Tuesday, November 29, 2005

New CDs and DVDs are released on Tuesdays. In years past, the holiday season worked like this: After Thanksgiving, retails buyers and distributors have their hands full trying to refill existing stock, so new releases are held until after the New Year. It made sense for everybody; holiday shoppers have a few weeks to pick up the latest releases for stocking stuffers, and the industry is able to streamline for four weeks to maximize profits.

Lately, however, studios and record labels have been pushing into those weeks to release new products. In the past three years, the Tuesday after Christmas has become a target date, based on the logic that shoppers will be spending gift certificates and merchandise credits. This remarkably stupid bit of reasoning is what you get when you hire executives that combine a total lack of front line experience with an arrogant determination to leave their mark: They fix what ain't broke.

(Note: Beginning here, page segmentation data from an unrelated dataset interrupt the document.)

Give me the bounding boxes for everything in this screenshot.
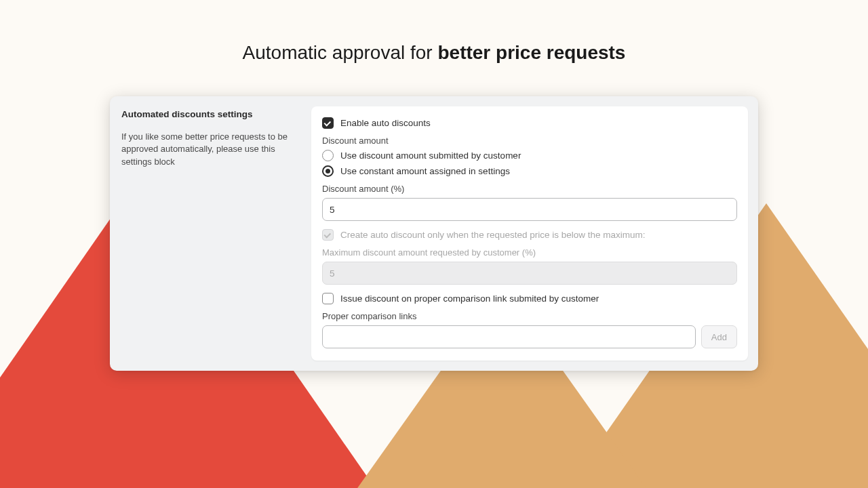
only-below-max-label: Create auto discount only when the reque… — [340, 230, 646, 240]
add-button[interactable]: Add — [701, 325, 737, 348]
radio-customer-row[interactable]: Use discount amount submitted by custome… — [322, 150, 737, 161]
max-requested-input — [322, 262, 737, 285]
max-requested-label: Maximum discount amount requested by cus… — [322, 247, 737, 258]
sidebar-heading: Automated discounts settings — [121, 108, 296, 121]
issue-on-link-label: Issue discount on proper comparison link… — [340, 293, 599, 304]
settings-panel: Enable auto discounts Discount amount Us… — [311, 106, 748, 361]
discount-amount-input[interactable] — [322, 198, 737, 221]
proper-links-label: Proper comparison links — [322, 311, 737, 321]
settings-sidebar: Automated discounts settings If you like… — [120, 106, 300, 361]
radio-customer[interactable] — [322, 150, 334, 161]
enable-auto-discounts-row[interactable]: Enable auto discounts — [322, 117, 737, 129]
settings-card: Automated discounts settings If you like… — [110, 96, 758, 371]
page-title-bold: better price requests — [437, 42, 625, 63]
issue-on-link-row[interactable]: Issue discount on proper comparison link… — [322, 293, 737, 304]
enable-auto-discounts-checkbox[interactable] — [322, 117, 334, 129]
radio-customer-label: Use discount amount submitted by custome… — [340, 150, 521, 161]
only-below-max-row: Create auto discount only when the reque… — [322, 229, 737, 241]
sidebar-description: If you like some better price requests t… — [121, 131, 296, 169]
issue-on-link-checkbox[interactable] — [322, 293, 334, 304]
radio-constant-row[interactable]: Use constant amount assigned in settings — [322, 165, 737, 177]
only-below-max-checkbox — [322, 229, 334, 241]
discount-amount-heading: Discount amount — [322, 136, 737, 146]
proper-links-row: Add — [322, 325, 737, 348]
enable-auto-discounts-label: Enable auto discounts — [340, 118, 431, 128]
discount-amount-pct-label: Discount amount (%) — [322, 184, 737, 194]
page-title-prefix: Automatic approval for — [243, 42, 438, 63]
page-title: Automatic approval for better price requ… — [0, 0, 868, 64]
radio-constant[interactable] — [322, 165, 334, 177]
radio-constant-label: Use constant amount assigned in settings — [340, 166, 510, 176]
proper-link-input[interactable] — [322, 325, 696, 348]
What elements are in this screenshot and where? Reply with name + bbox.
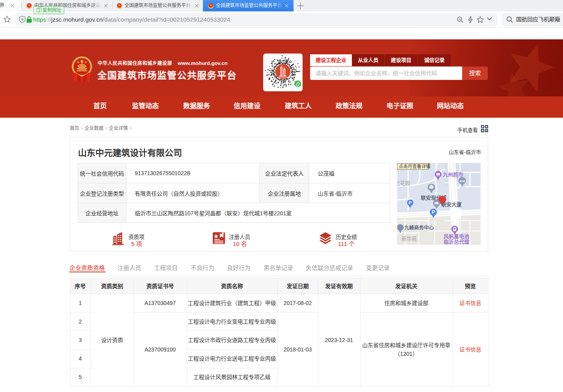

You find the same thing at Starbucks, where a large is called "venti" and small doesn't exist. The logic is obvious: Customers will feel cheated if they pay three dollars for a small coffee, so instead it's called a "tall." That logic is also purely theoretical; if these executives ever worked behind a counter, they'd know that most customers simply ignore the jargon and order small, medium, or large. The idea probably sounds good in a boardroom with pie charts; but in a noisy, bustling store, people don't appreciate cutesy gimmicks. They want to buy their coffee and leave.

Working in a record store during the holidays isn't easy. It can be great fun; your customers aren't fighting over popular toys or discounted computers, and most of them are carrying lists which make them easy to help. But it's constant, neverending work; there are customers lined up outside before you open, and you'll have to lock out a few unlucky souls on most evenings before you can go home. You have enough to do, between trying to check out customers and refill shelf stock and keep everything neat and orderly; clearing space to advertise new releases is a task unto itself, and it simply isn't cost effective to saddle that responsibility onto retail clerks at this time of year.

This is a problem that's becoming pervasive in corporate America today: an insistence on siezing every small chance to make a dime, accompanied by a failure to understand that oftentimes you profit more through smart allocation of available resources.